Des stratégies climatiques par filière pour 2022
Jean-Paul Bordes, directeur général de l'Acta.

Dans le cadre de la thématique 2 du Varenne de l'eau, dédiée à l'adaptation, les filières et les chambres devraient s'engager, dans le cadre d'une charte, à « finaliser leurs stratégies d'anticipation du changement climatique et des plans d'actions » d'ici fin 2022. Cette charte en cours de signature, annoncée par Julien Denormandie lors de la cérémonie des vœux à la presse le 4 janvier, a déjà été présentée aux intéressés le 21 décembre. Seuls manquent désormais les sceaux officiels de tous les acteurs, qui devraient être apposés d'ici la fin janvier. Pour mettre en œuvre ces trajectoires, l'État s'engagera, avec 428 millions d'euros (M€) prévus pour « la résilience et la compétitivité » par le quatrième plan d'investissements d'avenir dans le cadre de France 2030. Une enveloppe complétée par 2 M€ dans le programme de développement agricole (PNDAR). Et sur le long terme, a assuré le ministre, le suivi des stratégies sera assuré par une structure impliquant FranceAgriMer et la cellule RIT (Inra, Acta, APCA).
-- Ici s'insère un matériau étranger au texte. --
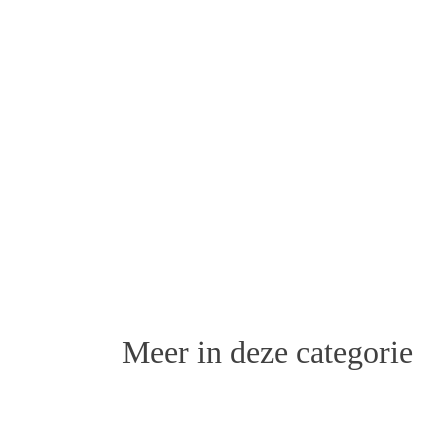
Meer in deze categorie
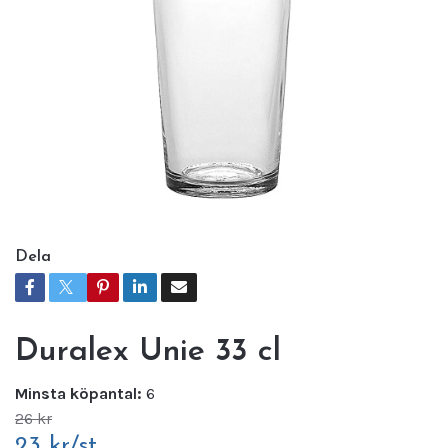
Dela
Duralex Unie 33 cl
Minsta köpantal:
6
26 kr
23 kr/st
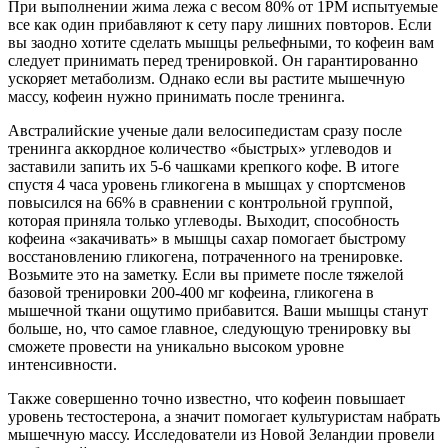
При выполнении жима лежа с весом 80% от 1РМ испытуемые
все как один прибавляют к сету пару лишних повторов. Если
вы заодно хотите сделать мышцы рельефными, то кофеин вам
следует принимать перед тренировкой. Он гарантированно
ускоряет метаболизм. Однако если вы растите мышечную
массу, кофеин нужно принимать после тренинга.
Австралийские ученые дали велосипедистам сразу после
тренинга аккордное количество «быстрых» углеводов и
заставили запить их 5-6 чашками крепкого кофе. В итоге
спустя 4 часа уровень гликогена в мышцах у спортсменов
повысился на 66% в сравнении с контрольной группой,
которая приняла только углеводы. Выходит, способность
кофеина «закачивать» в мышцы сахар помогает быстрому
восстановлению гликогена, потраченного на тренировке.
Возьмите это на заметку. Если вы примете после тяжелой
базовой тренировки 200-400 мг кофеина, гликогена в
мышечной ткани ощутимо прибавится. Ваши мышцы станут
больше, но, что самое главное, следующую тренировку вы
сможете провести на уникально высоком уровне
интенсивности.
Также совершенно точно известно, что кофеин повышает
уровень тестостерона, а значит помогает культуристам набрать
мышечную массу. Исследователи из Новой Зеландии провели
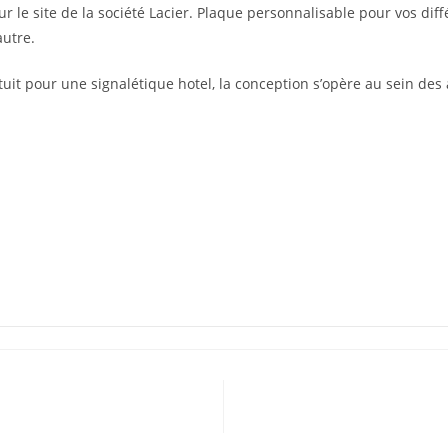
ur le site de la société Lacier. Plaque personnalisable pour vos di
autre.
uit pour une signalétique hotel, la conception s’opère au sein des a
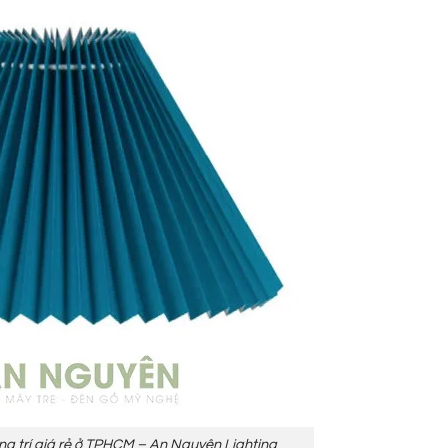
g trí giá rẻ ở TPHCM – An Nguyên Lighting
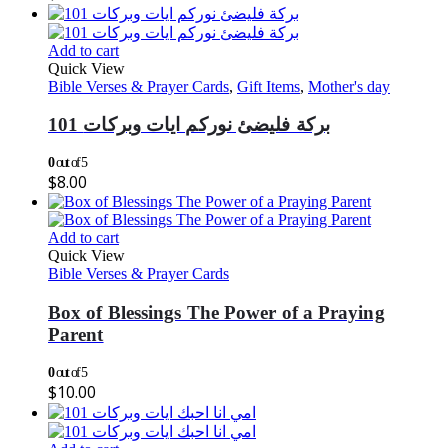
Add to cart
Quick View
Bible Verses & Prayer Cards
,
Gift Items
,
Mother's day
101 بركة فليضئ نوركم ايات وبركات
0
out of 5
$
8.00
Add to cart
Quick View
Bible Verses & Prayer Cards
Box of Blessings The Power of a Praying
Parent
0
out of 5
$
10.00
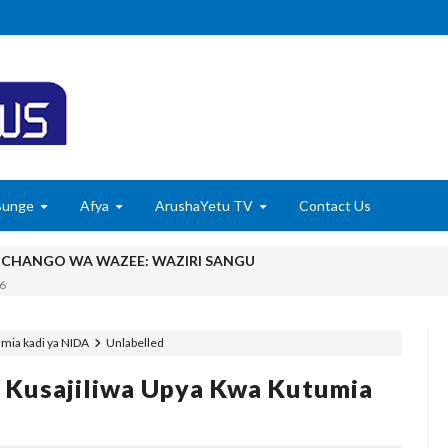
Bunge
Afya
ArushaYetu TV
Contact Us
MCHANGO WA WAZEE: WAZIRI SANGU
6
 WASHUHUDIA MAKUBALIANO YA TRILIONI 56 KUIFANYA TANGA K
6
umia kadi ya NIDA
Unlabelled
ISHAJI BIASHARA NA USAJILI WA ALAMA ZA BIASHARA NA HUDU
i Kusajiliwa Upya Kwa Kutumia
u Wafichue Wahamiaji Haramu
6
Les filières misent sur la génétique

À la demande du ministère, les filières avaient déjà remis fin septembre des premiers éléments sur l'adaptation. « Le premier thème qui ressort, que ce soit dans les filières animales ou végétales, c'est la génétique », souligne Jean-Paul Bordes, directeur général de l'Acta, qui a suivi de près les travaux de cette thématique 2 du Varenne. Et de rappeler que pour l'heure, la filière viticole est l'une des plus avancées dans cette direction. Côté région, la Normandie et le Languedoc seraient également à la pointe. Car le Varenne, prévient Jean-Paul Bordes, ne doit pas mettre au second plan l'aspect géographique de l'équation. « Pour moi, la démarche par territoire est encore plus pertinente que par les filières. Le climat ne va par exemple pas changer grand-chose pour la bordure maritime. Mais en zone méditerranéenne, les systèmes devront évoluer en profondeur, voire changer de productions. » Un dossier confié par le ministre à l'APCA (chambres d'agriculture), qui devrait présenter les premiers éléments de ses diagnostics régionaux début janvier. Mais un véritable angle mort subsiste dans le Varenne : la réduction des émissions agricoles. Si l'enjeu est pour l'heure moins prioritaire au sein des filières, reconnaît Jean-Paul Bordes, les instituts ont bien conscience que les techniques d'adaptation ne devront pas être plus émettrices. « La plupart des solutions vont de pair, mais ce n'est pas toujours le cas », souligne-t-il. Les émissions seront donc un point d'attention de la boîte à outils de techniques d'adaptation que l'Acta devrait publier 2022 dans le cadre du RMT Climat créé avec les chambres.